2022 Vision for Diversity and Inclusion

Updated: Sep 13

2020 vision for diversity and inclusion
An inclusive vision for organisations is a must

Diversity and inclusion agendas are at their best, when they are supported by a strategic vision. 2022 is here and we’ve all heard about 2020 vision, but how does this play out with regard to diversity and inclusion?

Diversity and inclusion agendas operate on the premise that they support inclusion of people from all backgrounds.

These agendas are supposed to develop and maintain the processes through which employees, and other stakeholders, can develop within organisations.

D&I programmes and agendas are meant to support diverse groups to excel within organisations, in the absence of any discriminatory process.

But how far are these initiatives really going to support inclusion for all members of the employee community?


Recent reports seem to cast doubt on the ability, and indeed willingness of organisations to cement diversity and inclusion as a key component of developmental activity.

In many cases, the recruitment of women and members of Black and Minority Ethnic community is actually falling, with notable decreases at leadership level.

What then, is wrong with the diversity and inclusion agenda, and how can a new vision for diversity and inclusion be built to cement real and authentic inclusion into workplace environments?

Diversity without Inclusion equals Failure

There is no point of having diversity without inclusion... that is a given. Yet, that is the mindset that many organisations have adopted.

Many organisations have made strides when it comes to increasing the diversity within the workplace but fail miserably when it comes to inclusion. A host of visible diversity so that they 'look' inclusive, yet not a jot around inclusion and equity.

diversity without inclusion is a failed agenda
Diversity without Inclusion is a recipe for Failure

This method of delivering a diversity and agenda, is not only a straight road to failure, but can also damage relations between employees within the workplace.

You see, diversity and inclusion can be hard for many for understand. I'll set it out here:

It's about hiring diversely and attracting talent from across backgrounds to develop your products or services...
Ensuring that all members of staff, regardless of background, are able to exist within the workplace in a fair and equitable environment.

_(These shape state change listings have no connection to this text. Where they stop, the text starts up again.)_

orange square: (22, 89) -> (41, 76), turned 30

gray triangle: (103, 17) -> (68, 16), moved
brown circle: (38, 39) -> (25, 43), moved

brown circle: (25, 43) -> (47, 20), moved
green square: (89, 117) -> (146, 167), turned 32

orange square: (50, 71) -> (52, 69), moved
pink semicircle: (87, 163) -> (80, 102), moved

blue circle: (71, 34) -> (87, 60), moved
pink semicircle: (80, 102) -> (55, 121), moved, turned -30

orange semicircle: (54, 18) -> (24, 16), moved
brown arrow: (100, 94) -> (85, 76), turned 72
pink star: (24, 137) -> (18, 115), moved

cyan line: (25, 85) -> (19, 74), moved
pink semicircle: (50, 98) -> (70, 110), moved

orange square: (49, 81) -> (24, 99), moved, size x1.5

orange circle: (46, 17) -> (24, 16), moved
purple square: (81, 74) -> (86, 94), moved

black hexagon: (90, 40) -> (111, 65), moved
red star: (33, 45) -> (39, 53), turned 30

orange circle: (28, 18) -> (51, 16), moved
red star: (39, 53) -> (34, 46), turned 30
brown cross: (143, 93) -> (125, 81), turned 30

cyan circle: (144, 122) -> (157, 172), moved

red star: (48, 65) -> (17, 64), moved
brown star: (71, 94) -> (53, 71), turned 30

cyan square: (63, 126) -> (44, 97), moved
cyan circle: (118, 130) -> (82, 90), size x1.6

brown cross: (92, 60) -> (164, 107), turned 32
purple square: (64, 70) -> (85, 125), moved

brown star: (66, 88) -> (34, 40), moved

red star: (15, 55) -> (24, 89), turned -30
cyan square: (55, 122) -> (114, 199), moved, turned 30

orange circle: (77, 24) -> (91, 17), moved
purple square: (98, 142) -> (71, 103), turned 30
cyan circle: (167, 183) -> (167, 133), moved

Now, this may seem like a simple definition (and it is), but its a great place to start. Many still believe that by hiring a diverse staff, they are doing their bit for promoting diversity and inclusion.

They are wrong.

Inclusion is the hard part. Most people would believe that their systems are fair and do not discriminate against anyone, on any grounds. Focusing on the promotion of visible diversity, without concrete, strategic actions to build an inclusive environment, fails both employer and employee.

This is where many organisations fail. Becoming a diverse environment does not mean that an organisation is inclusive.

Now, we will look at some areas where organisations can improve on the diversity and inclusion agenda. We will provide some insights on areas of focus that will assist organisations to develop a more strategic vision for inclusion.

Go easy on HR... they are not experts in Diversity and Inclusion

Many organisations still utilise talent from an HR background to develop the diversity and inclusion agenda. It would appear as though Human Resources is the function via which they think diversity and inclusion can excel, and become an exemplar of best practice.

Whilst HR is indeed important in the D&I space, it does not negate the responsibility of all other business functions.

Just because someone has a background in HR does not mean that they are experts in diversity and inclusion.

Are Human Resources experts in diversity and inclusion
Human Resources staff are not necessarily experts in inclusion

Leaders must also wake up to the fact that diversity and inclusion benefits from experience in people management, business, psychology, change management, policy, political and finance and a host of other skills and abilities to be able to deliver lasting change.

The benefits of this are huge. Firstly, it will prioritise diversity and inclusion and secondly, it will be at the forefront of people and business functioning. This will ensure that people with the right skills are employed to get the job done.


In 2020, leaders should endeavour to refocus the diversity and inclusion remit, considering key functions within the leadership, learning and development, business management and development functions.

Whilst diversity and inclusion is important to the HR function, many feel that it is the preserve of HR, and make a mistake in acting on this assumption.